I made a number of decisions and judgements regarding my own interpretive licence in presenting these traces as sound. In some cases I chose to use my hand and eye to interpolate apparently missing portions of the trace. In other cases, such as „Aaah“, I applied injudicious amounts of graphic processing to force a result that was finitely decodable. Throughout this process I was aware of my own interventions, sometimes practical, sometimes playful, as an ongoing part of laboratory and studio practices that have really never ended for these traces. In offering them here for audition and speculation my intention is to pass them on to further experimental and interpretive recycling as sound samples.

The efforts of the Romantic era , as Kittler has pointed out, were focused on reading and writing, not on the recreation of primal sound. The mechanization of writing, though, eventually suggested, even demanded that these scripts be played anew. That the earliest mute records treated here are now reduced to their electronic media equivalents, processed & played by computer, is evidence that the great project of automatic writing, reading, deciphering and hallucinating proceeds like the well oiled machines of yesteryear.

(1) is the sound of an existing Roman era bell, for example, dating from the third century a more ancient sound? For this to be the case we would have to think of the bell itself as an encoding of some „sound“; that sound, in turn, would have to include the splashing of molten brass, the beating by smiths‘ hammers etc.
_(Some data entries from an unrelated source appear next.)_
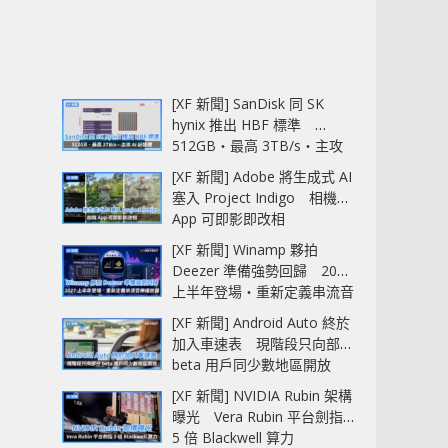
[XF 新聞] SanDisk 同 SK
hynix 推出 HBF 標準
512GB‧最高 3TB/s‧主攻
AI 記憶體
[XF 新聞] Adobe 將生成式 AI
塞入 Project Indigo 相機
App 可即影即改相
[XF 新聞] Winamp 夥拍
Deezer 準備強勢回歸 2027
上半年登場‧重新定義串流音
樂播放器
[XF 新聞] Android Auto 終於
加入車速表 現階段只向部分
beta 用戶同少數地區開放
[XF 新聞] NVIDIA Rubin 架構
曝光 Vera Rubin 平台劍指
5 倍 Blackwell 算力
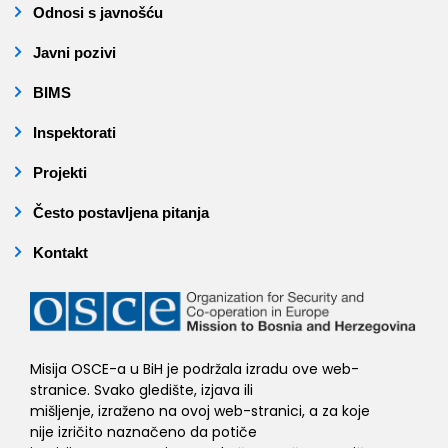
Odnosi s javnošću
Javni pozivi
BIMS
Inspektorati
Projekti
Često postavljena pitanja
Kontakt
Misija OSCE-a u BiH je podržala izradu ove web-
stranice. Svako gledište, izjava ili
mišljenje, izraženo na ovoj web-stranici, a za koje
nije izričito naznačeno da potiče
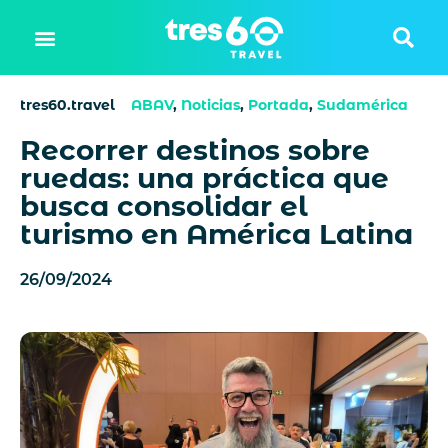
tres60.travel
ABAV
,
Noticias
,
Portada
,
Sudamérica
Recorrer destinos sobre
ruedas: una práctica que
busca consolidar el
turismo en América Latina
26/09/2024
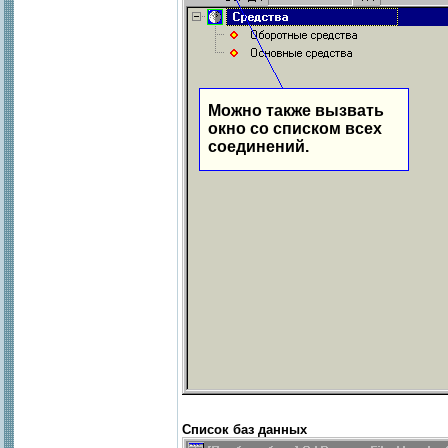
Можно также вызвать
окно со списком всех
соединений.
Список баз данных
But the sound the bell produces in its current use is far from being a recording of these sounds. In my scheme no sound exists naked and no moment of sound can be recorded without ist attendant accompaniment of stray vibrations in this gedank example in the form of strike-tone (the material with which the bell was struck plus the force and neccesarily the quivers of muscles imparting that force, muscle-tone having ist own history(cite Sci Am article)) and the admixture of sounds from the environment. Therefore for the purposes of this projects I do not consider the hypothetical bell itself to be either the substance or the carrier of a more ancient sound.

Technical note: The traces were scanned on a flatbed scanner, extracted and isolated by a number of processes in Photoshop, then transformed into audio files via a custom patcher in Max/MSP. The sounds were then presented in the exhibition as .aiff files played back on a conventional CD player.